The Musrara Mix Festival: all alone on the hill

The 20th edition of the arts fiesta spans its perennial broad sweep of artistic fields and mind-sets, taking in video installations, video art, shows and audio-visual projects.

JERUSALEM-BASED drone-rock trio Sevelle should intrigue Musrara Mix audiences.  (photo credit: ITAMAR GINZBURG)
JERUSALEM-BASED drone-rock trio Sevelle should intrigue Musrara Mix audiences.
(photo credit: ITAMAR GINZBURG)
When it comes to places with loaded emotive baggage, Jerusalem has most of them licked. The city that has been fought over, seemingly without respite, for millennia continues to spark dispute and to inspire in equal amounts. That delicate oxymoronic equilibrium lies at the heart of Kinnot for Jerusalem, a video work on the roster of this year’s Musrara Mix Festival (December 15 to 17, 7 p.m. to 11 p.m.).
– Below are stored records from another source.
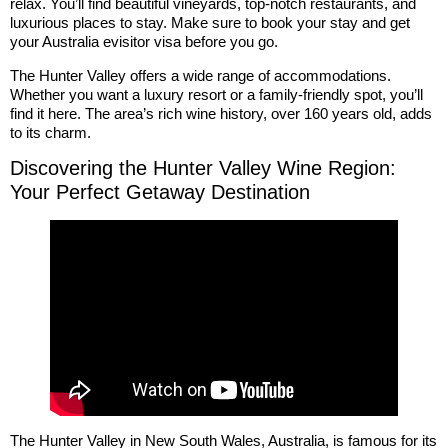
relax. You’ll find beautiful vineyards, top-notch restaurants, and
luxurious places to stay. Make sure to book your stay and get
your Australia evisitor visa before you go.
The Hunter Valley offers a wide range of accommodations.
Whether you want a luxury resort or a family-friendly spot, you’ll
find it here. The area’s rich wine history, over 160 years old, adds
to its charm.
Discovering the Hunter Valley Wine Region:
Your Perfect Getaway Destination
The Hunter Valley in New South Wales, Australia, is famous for its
The 20th edition of the arts fiesta, based at the Naggar Multidisciplinary School of Art and Society, located in Musrara near the Old City, spans its perennial broad sweep of artistic fields and mind-sets, taking in video installations, video art, shows and audio-visual projects. It will, naturally, be presented online. More’s the pity but, of course, Musrara Mix is not the only cultural venture to fall victim to pandemic-related constraints and go the virtual route.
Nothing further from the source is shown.